Optimizing PDFs for search engines
Today, the internet is the best — and certainly the most accessible — source of personal and business information. But unless we’re treading familiar paths, we rely on search engines to help us find what we need in the sea of available data. Accordingly, most companies (especially those in the IT sector) have web infrastructure in place designed to make their content more accessible to these search engines. But this investment is wasted if the content’s format itself becomes a barrier.
The popular PDF format is ideal for sharing your valuable content — Adobe Acrobat has ensured that almost anyone, on any computer system, can open a PDF file. And it’s a great way to ensure your content always looks and prints properly. But, while most leading search engines can now read and index the content of a PDF, they still have certain restrictions.
Here are some things that you can do to ready your PDFs for the web:
Make sure your PDFs are text based
To be sure that the content of a PDF file is recognisable by a search engine, the most important thing involves how the PDF file is created. Some PDF programs simply convert text into a large image — which the search engines cannot read. It is important to create the PDF file using a text-based editor like Microsoft Word or Adobe Acrobat, so that the text format is retained when the file is saved.
Optimise your PDF copy
Text contained in a PDF file is very similar to web copy, so try to employ SEO techniques. Use specific keywords in headings and subheads, as well as throughout the body of the PDF file. Where appropriate, include a detailed table of contents that includes keywords and phrases. And use the title as a header or footer throughout the document.

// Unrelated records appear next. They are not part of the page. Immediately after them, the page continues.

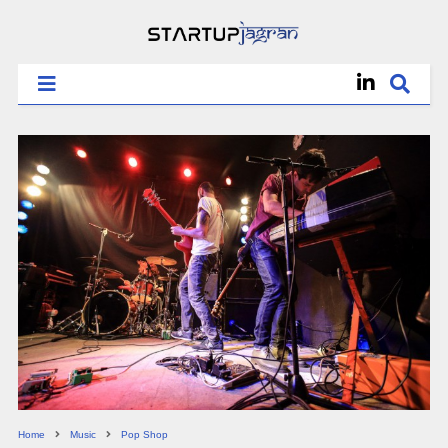
Home
Music
Pop Shop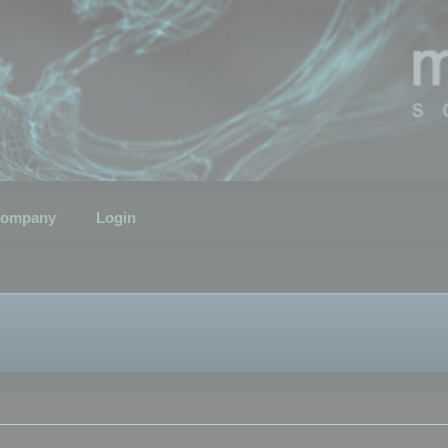
ompany
Login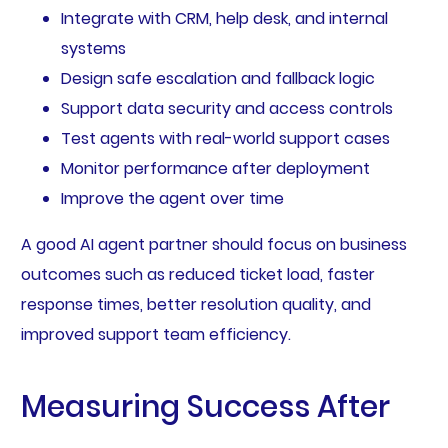
Integrate with CRM, help desk, and internal
systems
Design safe escalation and fallback logic
Support data security and access controls
Test agents with real-world support cases
Monitor performance after deployment
Improve the agent over time
A good AI agent partner should focus on business
outcomes such as reduced ticket load, faster
response times, better resolution quality, and
improved support team efficiency.
Measuring Success After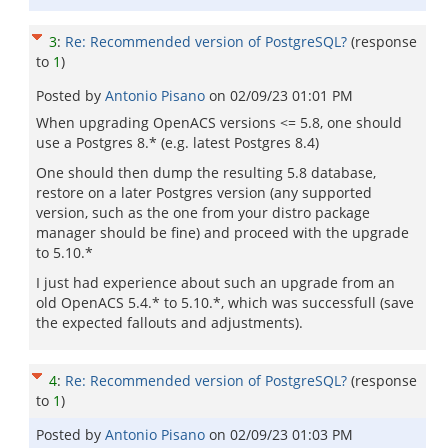
3
:
Re: Recommended version of PostgreSQL?
(response
to
1
)
Posted by
Antonio Pisano
on
02/09/23 01:01 PM
When upgrading OpenACS versions <= 5.8, one should
use a Postgres 8.* (e.g. latest Postgres 8.4)
One should then dump the resulting 5.8 database,
restore on a later Postgres version (any supported
version, such as the one from your distro package
manager should be fine) and proceed with the upgrade
to 5.10.*
I just had experience about such an upgrade from an
old OpenACS 5.4.* to 5.10.*, which was successfull (save
the expected fallouts and adjustments).
4
:
Re: Recommended version of PostgreSQL?
(response
to
1
)
Posted by
Antonio Pisano
on
02/09/23 01:03 PM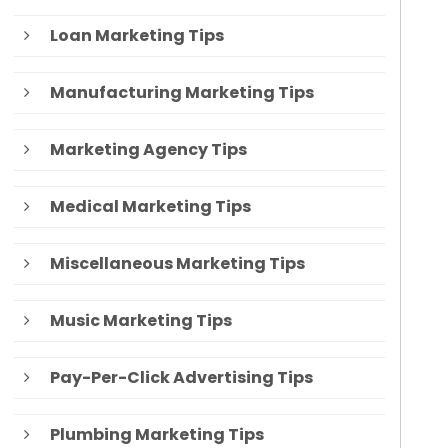
Loan Marketing Tips
Manufacturing Marketing Tips
Marketing Agency Tips
Medical Marketing Tips
Miscellaneous Marketing Tips
Music Marketing Tips
Pay-Per-Click Advertising Tips
Plumbing Marketing Tips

Complete the document properties
All PDF files must include an appropriate title, to prevent search engines from yielding untitled PDF files — making it difficult for a person viewing search results to tell if this file is useful to them. If you haven’t added this information in the source program before saving as a PDF, you can use Adobe Acrobat to add it.
At the same time, ensure you have defined metadata properties within the PDF file — this generally constitutes Title, Author, Subject and Keywords. Search tools use this information to index your PDF. If the document creator hasn’t entered that information, the indexer may attempt to generate it — potentially mislabelling your valuable content.
Optimise the links to the PDF
In order for a PDF file to be indexed, the search engine must be able to find it. The links to the PDF files should be on a web page that is frequently spidered by search engines. Not hidden deep in your website.
If you’re not using the PDF/document title, use related keywords or a keyword phrase in the text of the link itself, and in the text immediately surrounding the link.
Build links into your PDF
Make sure you include links in your PDFs, and pay attention to the anchor text used. Search engines do recognise these links. So make sure these important hyperlinked words give them, and your visitors, useful information about the content of the page you’re linking to.
In addition to including links in PDFs for search-related purposes, there’s also a good business reason. Often, PDFs are passed along to others via email. Accordingly, a reader may be viewing the PDF in isolation (i.e., not associated with your website). By placing links into PDFs, you give these readers an easy way to click back into your site, where you can further influence them.